The difficulties inherent in changing from the communist centralized system to individual and corporate capitalist control are more complex than simply handing the property deeds back to whoever owned the land before the communists claimed it. The Moravians detested their Soviet-dominated government, and did their best to subvert it. Although known in the 1930s for their dynamic, industrious creativity, under a communist system that massed all their properties into huge, government-owned and managed collectives, Moravians learned to feign work, cripple productivity and disable equipment. They also leaned how to frown, avoid eye contact and say “No” with a satisfied smirk.

Under communism, Moravians could produce wine for family use, but they couldn’t sell it. The rural roads around the vineyards of Mikulov and Valtice are lined with odd, bunker- or mausoleum-like stucco buildings that are still family-owned wine cellars, with ancient brick caves containing old barrels and little hand-operated presses. These roads are also lined with fruit and nut trees, numbered and rented to families that can still be seen picnicking under the boughs while harvesting the apples, pears, walnuts or plums for their own use.

It has taken time for the Czechs here to open up, smile and gather the resources, both economic and psychological, to recreate their once-great wine region of Moravia.
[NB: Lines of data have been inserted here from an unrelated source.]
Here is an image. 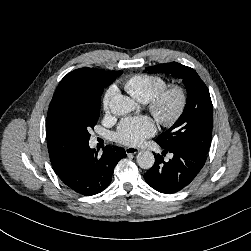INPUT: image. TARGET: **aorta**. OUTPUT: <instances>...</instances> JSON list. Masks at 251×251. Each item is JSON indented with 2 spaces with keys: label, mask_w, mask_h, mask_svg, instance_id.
<instances>
[{
  "label": "aorta",
  "mask_w": 251,
  "mask_h": 251,
  "mask_svg": "<svg viewBox=\"0 0 251 251\" xmlns=\"http://www.w3.org/2000/svg\"><path fill=\"white\" fill-rule=\"evenodd\" d=\"M109 106L114 114L124 115L133 111L136 104L128 96L117 95L110 100ZM136 159L138 166L142 169H150L155 162L154 155L150 151H140Z\"/></svg>",
  "instance_id": "aorta-1"
}]
</instances>
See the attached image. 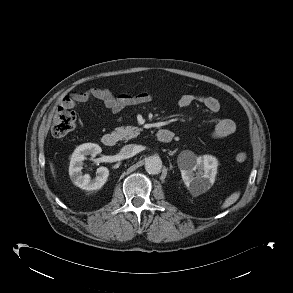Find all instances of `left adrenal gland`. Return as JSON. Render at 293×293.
<instances>
[{
  "mask_svg": "<svg viewBox=\"0 0 293 293\" xmlns=\"http://www.w3.org/2000/svg\"><path fill=\"white\" fill-rule=\"evenodd\" d=\"M176 151H177V149L174 150V151H170V152H169V155H174V154L176 153Z\"/></svg>",
  "mask_w": 293,
  "mask_h": 293,
  "instance_id": "1",
  "label": "left adrenal gland"
}]
</instances>
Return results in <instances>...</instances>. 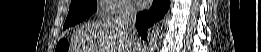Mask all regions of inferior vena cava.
Instances as JSON below:
<instances>
[{"label": "inferior vena cava", "mask_w": 261, "mask_h": 52, "mask_svg": "<svg viewBox=\"0 0 261 52\" xmlns=\"http://www.w3.org/2000/svg\"><path fill=\"white\" fill-rule=\"evenodd\" d=\"M137 9L130 2H123L120 8V14L117 17V23L127 36L132 39V46L135 48V41L132 37V31L135 29ZM134 51V50H133Z\"/></svg>", "instance_id": "1"}]
</instances>
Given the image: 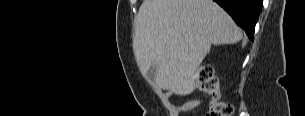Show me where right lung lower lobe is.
<instances>
[{
  "mask_svg": "<svg viewBox=\"0 0 305 116\" xmlns=\"http://www.w3.org/2000/svg\"><path fill=\"white\" fill-rule=\"evenodd\" d=\"M244 29L253 41L254 29L262 9V0H214Z\"/></svg>",
  "mask_w": 305,
  "mask_h": 116,
  "instance_id": "98d812e1",
  "label": "right lung lower lobe"
}]
</instances>
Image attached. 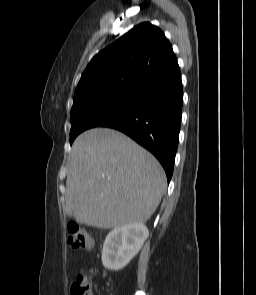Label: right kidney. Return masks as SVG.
<instances>
[{
	"label": "right kidney",
	"mask_w": 256,
	"mask_h": 295,
	"mask_svg": "<svg viewBox=\"0 0 256 295\" xmlns=\"http://www.w3.org/2000/svg\"><path fill=\"white\" fill-rule=\"evenodd\" d=\"M148 235L149 231L142 223L114 228L106 236L103 245V266L113 271L124 268L139 252Z\"/></svg>",
	"instance_id": "right-kidney-1"
}]
</instances>
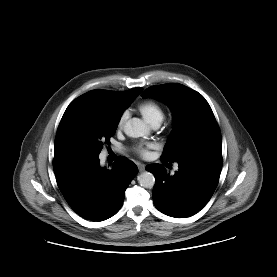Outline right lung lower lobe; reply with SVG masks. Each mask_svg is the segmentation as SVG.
<instances>
[{
  "label": "right lung lower lobe",
  "instance_id": "right-lung-lower-lobe-1",
  "mask_svg": "<svg viewBox=\"0 0 277 277\" xmlns=\"http://www.w3.org/2000/svg\"><path fill=\"white\" fill-rule=\"evenodd\" d=\"M53 169L65 200L81 217L103 221L121 208L125 190L138 172L132 161L119 157L113 168H101L98 155L54 156Z\"/></svg>",
  "mask_w": 277,
  "mask_h": 277
}]
</instances>
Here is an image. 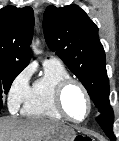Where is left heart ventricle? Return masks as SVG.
<instances>
[{"mask_svg": "<svg viewBox=\"0 0 119 141\" xmlns=\"http://www.w3.org/2000/svg\"><path fill=\"white\" fill-rule=\"evenodd\" d=\"M64 107L66 112L73 119L81 120L87 113V101L76 85H71L64 94Z\"/></svg>", "mask_w": 119, "mask_h": 141, "instance_id": "1", "label": "left heart ventricle"}]
</instances>
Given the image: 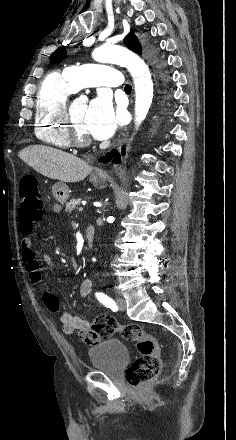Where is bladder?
Wrapping results in <instances>:
<instances>
[{
  "instance_id": "31cf9c89",
  "label": "bladder",
  "mask_w": 236,
  "mask_h": 440,
  "mask_svg": "<svg viewBox=\"0 0 236 440\" xmlns=\"http://www.w3.org/2000/svg\"><path fill=\"white\" fill-rule=\"evenodd\" d=\"M88 356L93 371L111 376L120 374L129 359L126 345L114 338L93 345Z\"/></svg>"
}]
</instances>
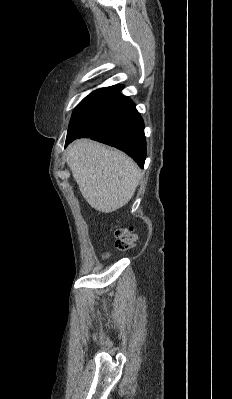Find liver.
I'll list each match as a JSON object with an SVG mask.
<instances>
[{"label": "liver", "mask_w": 232, "mask_h": 399, "mask_svg": "<svg viewBox=\"0 0 232 399\" xmlns=\"http://www.w3.org/2000/svg\"><path fill=\"white\" fill-rule=\"evenodd\" d=\"M67 164L83 198L104 213L128 203L141 178L138 166L126 154L92 140L70 144Z\"/></svg>", "instance_id": "6515ba94"}]
</instances>
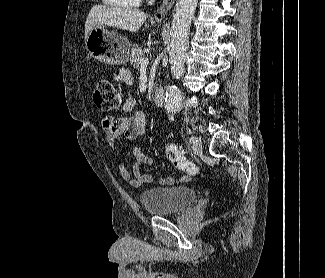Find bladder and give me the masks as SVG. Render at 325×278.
Listing matches in <instances>:
<instances>
[{"label": "bladder", "mask_w": 325, "mask_h": 278, "mask_svg": "<svg viewBox=\"0 0 325 278\" xmlns=\"http://www.w3.org/2000/svg\"><path fill=\"white\" fill-rule=\"evenodd\" d=\"M197 197L190 186L153 187L140 195L141 203L151 216H165L182 212L192 205Z\"/></svg>", "instance_id": "obj_1"}]
</instances>
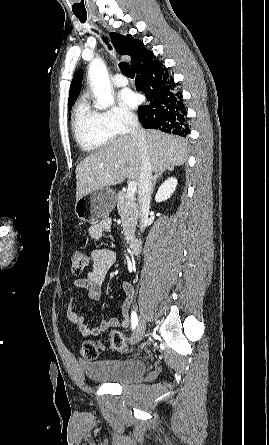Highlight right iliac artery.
<instances>
[{
    "instance_id": "right-iliac-artery-1",
    "label": "right iliac artery",
    "mask_w": 269,
    "mask_h": 445,
    "mask_svg": "<svg viewBox=\"0 0 269 445\" xmlns=\"http://www.w3.org/2000/svg\"><path fill=\"white\" fill-rule=\"evenodd\" d=\"M137 323H138V317H137V314H136L134 311H132V313H131V325H132V329H134V328L136 327Z\"/></svg>"
}]
</instances>
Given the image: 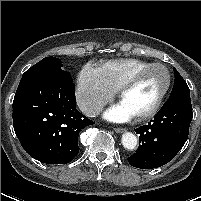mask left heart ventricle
Segmentation results:
<instances>
[{"instance_id": "1", "label": "left heart ventricle", "mask_w": 201, "mask_h": 201, "mask_svg": "<svg viewBox=\"0 0 201 201\" xmlns=\"http://www.w3.org/2000/svg\"><path fill=\"white\" fill-rule=\"evenodd\" d=\"M165 84L164 69L153 68L124 94L121 103L133 116L141 114L155 103Z\"/></svg>"}]
</instances>
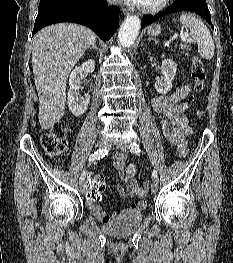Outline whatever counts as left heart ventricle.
Wrapping results in <instances>:
<instances>
[{"mask_svg":"<svg viewBox=\"0 0 233 263\" xmlns=\"http://www.w3.org/2000/svg\"><path fill=\"white\" fill-rule=\"evenodd\" d=\"M160 0H142V5H154L158 3Z\"/></svg>","mask_w":233,"mask_h":263,"instance_id":"obj_1","label":"left heart ventricle"}]
</instances>
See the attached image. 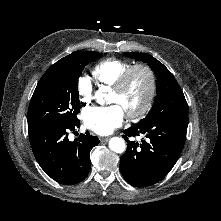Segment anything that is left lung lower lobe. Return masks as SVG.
Returning a JSON list of instances; mask_svg holds the SVG:
<instances>
[{
	"label": "left lung lower lobe",
	"mask_w": 221,
	"mask_h": 221,
	"mask_svg": "<svg viewBox=\"0 0 221 221\" xmlns=\"http://www.w3.org/2000/svg\"><path fill=\"white\" fill-rule=\"evenodd\" d=\"M188 127V105L183 94L170 113L124 130L127 150L120 159L124 179L136 187H147L162 180L173 168L183 149ZM145 135L139 144L128 137Z\"/></svg>",
	"instance_id": "0a47b994"
}]
</instances>
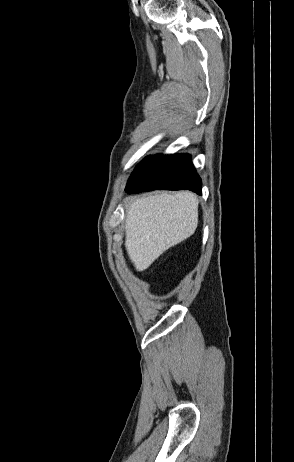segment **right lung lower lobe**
Wrapping results in <instances>:
<instances>
[{"label": "right lung lower lobe", "instance_id": "obj_1", "mask_svg": "<svg viewBox=\"0 0 294 462\" xmlns=\"http://www.w3.org/2000/svg\"><path fill=\"white\" fill-rule=\"evenodd\" d=\"M201 179L188 154L148 156L131 174L125 191L191 190L202 194Z\"/></svg>", "mask_w": 294, "mask_h": 462}]
</instances>
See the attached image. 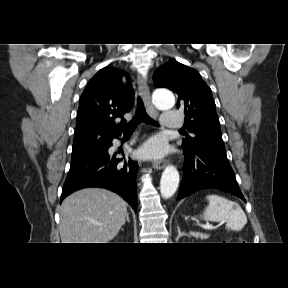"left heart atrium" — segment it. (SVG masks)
Returning <instances> with one entry per match:
<instances>
[{"instance_id":"39dd6f15","label":"left heart atrium","mask_w":288,"mask_h":288,"mask_svg":"<svg viewBox=\"0 0 288 288\" xmlns=\"http://www.w3.org/2000/svg\"><path fill=\"white\" fill-rule=\"evenodd\" d=\"M165 153L163 142L157 138L150 139L143 147L142 154L148 157L158 158Z\"/></svg>"}]
</instances>
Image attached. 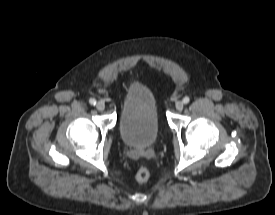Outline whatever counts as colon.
I'll use <instances>...</instances> for the list:
<instances>
[{"label": "colon", "mask_w": 275, "mask_h": 215, "mask_svg": "<svg viewBox=\"0 0 275 215\" xmlns=\"http://www.w3.org/2000/svg\"><path fill=\"white\" fill-rule=\"evenodd\" d=\"M135 177L139 182H146L150 178V172L145 167H139L136 171Z\"/></svg>", "instance_id": "colon-1"}]
</instances>
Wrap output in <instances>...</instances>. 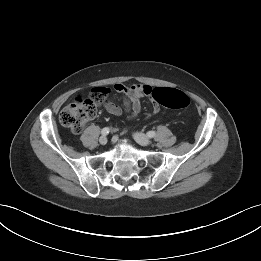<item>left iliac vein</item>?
Returning a JSON list of instances; mask_svg holds the SVG:
<instances>
[{"label":"left iliac vein","mask_w":261,"mask_h":261,"mask_svg":"<svg viewBox=\"0 0 261 261\" xmlns=\"http://www.w3.org/2000/svg\"><path fill=\"white\" fill-rule=\"evenodd\" d=\"M133 137L135 141L142 146H148L151 144L150 139L142 133L136 132L133 134Z\"/></svg>","instance_id":"left-iliac-vein-1"}]
</instances>
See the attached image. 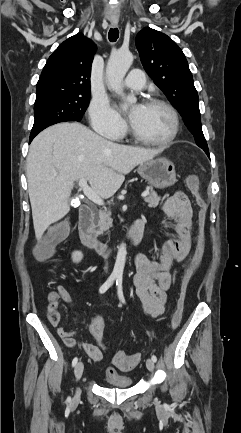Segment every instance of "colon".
<instances>
[{"label":"colon","mask_w":241,"mask_h":433,"mask_svg":"<svg viewBox=\"0 0 241 433\" xmlns=\"http://www.w3.org/2000/svg\"><path fill=\"white\" fill-rule=\"evenodd\" d=\"M189 181H190V185H191V187L195 193L196 202H197L198 206L200 207V211L198 213L200 236H199V242H198V247L196 249V252L193 255V257L191 258L188 265L186 266L184 273H183V276H182L177 307H176V310H175V312L172 316V320H171L172 328L178 327L181 320H182L188 286H189L190 281L193 278L194 274L196 273V271L199 269V267L201 265V262H202V259L204 256V252H205V246H206L205 235H204L205 220H206L204 210H205L206 204H205L204 199L200 195L199 182H198L197 178L195 176H191ZM61 237H62V235L59 233L58 230L52 231L51 234L48 235L38 245V247L36 249L37 257L40 259L46 258L51 253V251L54 249V247L59 243ZM101 348H102V351L105 350V346L103 344H102ZM141 358H142V355L140 353L128 355L122 351H118L113 358V363L118 369H120L122 371H129V370H132L133 368H135L139 364V362L141 361ZM111 373H115V371L111 372Z\"/></svg>","instance_id":"1"}]
</instances>
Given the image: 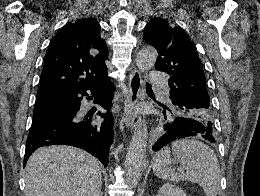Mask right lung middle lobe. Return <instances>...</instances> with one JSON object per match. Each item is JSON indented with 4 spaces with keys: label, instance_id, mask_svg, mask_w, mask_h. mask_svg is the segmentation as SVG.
I'll return each mask as SVG.
<instances>
[{
    "label": "right lung middle lobe",
    "instance_id": "right-lung-middle-lobe-1",
    "mask_svg": "<svg viewBox=\"0 0 260 196\" xmlns=\"http://www.w3.org/2000/svg\"><path fill=\"white\" fill-rule=\"evenodd\" d=\"M64 117H66V116H64L62 114H57V113H53V112L44 111L39 108H34L33 122H32L31 128L39 126L44 123L54 121V120H58V119H61Z\"/></svg>",
    "mask_w": 260,
    "mask_h": 196
}]
</instances>
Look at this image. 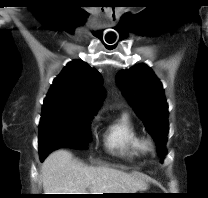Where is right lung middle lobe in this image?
Returning <instances> with one entry per match:
<instances>
[{
  "mask_svg": "<svg viewBox=\"0 0 208 198\" xmlns=\"http://www.w3.org/2000/svg\"><path fill=\"white\" fill-rule=\"evenodd\" d=\"M93 115L53 110L42 112L39 124V153L43 161L49 153L62 147L87 149Z\"/></svg>",
  "mask_w": 208,
  "mask_h": 198,
  "instance_id": "dd1d6c3e",
  "label": "right lung middle lobe"
}]
</instances>
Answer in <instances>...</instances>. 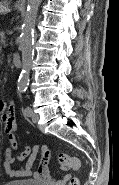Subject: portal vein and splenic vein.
<instances>
[{
    "label": "portal vein and splenic vein",
    "mask_w": 119,
    "mask_h": 185,
    "mask_svg": "<svg viewBox=\"0 0 119 185\" xmlns=\"http://www.w3.org/2000/svg\"><path fill=\"white\" fill-rule=\"evenodd\" d=\"M8 34L11 35V34H12V31L10 30V31L8 32Z\"/></svg>",
    "instance_id": "obj_1"
}]
</instances>
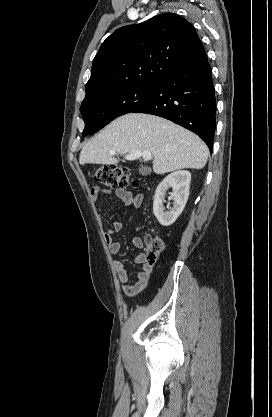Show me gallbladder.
<instances>
[{
  "label": "gallbladder",
  "instance_id": "bac80fb5",
  "mask_svg": "<svg viewBox=\"0 0 272 417\" xmlns=\"http://www.w3.org/2000/svg\"><path fill=\"white\" fill-rule=\"evenodd\" d=\"M139 172H140L142 175H148V174H150L151 170H150V168H149V167H147V166H141V167L139 168Z\"/></svg>",
  "mask_w": 272,
  "mask_h": 417
}]
</instances>
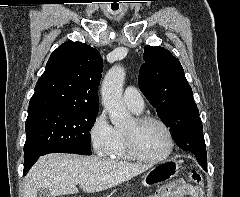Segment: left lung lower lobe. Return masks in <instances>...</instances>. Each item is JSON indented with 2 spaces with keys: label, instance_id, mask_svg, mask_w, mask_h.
Here are the masks:
<instances>
[{
  "label": "left lung lower lobe",
  "instance_id": "1",
  "mask_svg": "<svg viewBox=\"0 0 240 197\" xmlns=\"http://www.w3.org/2000/svg\"><path fill=\"white\" fill-rule=\"evenodd\" d=\"M196 129H197L196 127H192V128H189V129L184 128L183 130H181V134L179 135L180 138H177L178 143L182 146L181 139H183L185 137L187 139V137H192V136L196 135V132H195ZM197 161L199 162L201 167L206 171L207 170L206 159L197 158Z\"/></svg>",
  "mask_w": 240,
  "mask_h": 197
}]
</instances>
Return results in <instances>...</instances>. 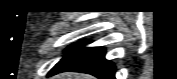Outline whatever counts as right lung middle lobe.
<instances>
[{
    "instance_id": "dd1d6c3e",
    "label": "right lung middle lobe",
    "mask_w": 177,
    "mask_h": 79,
    "mask_svg": "<svg viewBox=\"0 0 177 79\" xmlns=\"http://www.w3.org/2000/svg\"><path fill=\"white\" fill-rule=\"evenodd\" d=\"M81 44H82V42L73 44L70 47H68L66 51L67 52H72L73 50H75L76 48H78Z\"/></svg>"
}]
</instances>
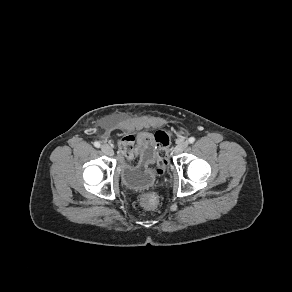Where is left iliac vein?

But a popular biking and hiking Prague-Vienna Greenway; a new National Wine Center and Wine Salon located in the Lichtenstein’s family seat, Valtice Castle; the restoration of hundreds of gorgeous castles and gardens; and the revitalization of many village wine festivals have opened the region to new visitors whose expectations have raised the standards and the mood of viticultural Moravia.
The adoption of European Union winemaking standards and the designation of several UNESCO Biosphere reserves have helped growers and winemakers here make the transition from a communist to a free-market economy. While there are still some extremely large, production-oriented wineries, the best wines are being made by a handful of producers who are aware of international winemaking trends and have invested in new technology while also limiting crop size, picking and sorting by hand and fermenting in small batches. They respect their traditional grapes like Veltlínské zelené  (Gruner Vetliner) while understanding that the international market wants pinot noir, chardonnay and sauvignon blanc (which, incidentally, they have grown for over 40 years).

I recently visited several Moravian wineries. Most impressive were Sonberk, a new 150,000-bottle winery in one of the most stunning winery buildings I’ve ever seen, with stylish wines to go with the modern image; the larger, cutting-edge Nové Vinarství, whose delicious unoaked chardonnay could set the standard for the variety; and the widely applauded Reisten, whose vineyards benefit from a rare form of Palava chalk soil (biomorphic metamorphic calcium).

Reisten is owned by Radek Nepras, a leading Czech architect and visionary who has played a formative role in revitalizing Moravia’s wine and tourist industries. His wines are made in a traditional, ancient cellar, but Radek’s viewpoint is truly contemporary. His pinot blanc has extraordinary depth and texture; his pinot noir, while deceptively frail, yields all the velvety dimension pinot lovers seek. The day I visited, he and his son broke ground for a new winery.

Wine judges love these wines and, soon, the rest of the world will, too.

Ms. Hargrave was a founder of the Long Island wine industry in 1973. She is currently a freelance writer and consultant.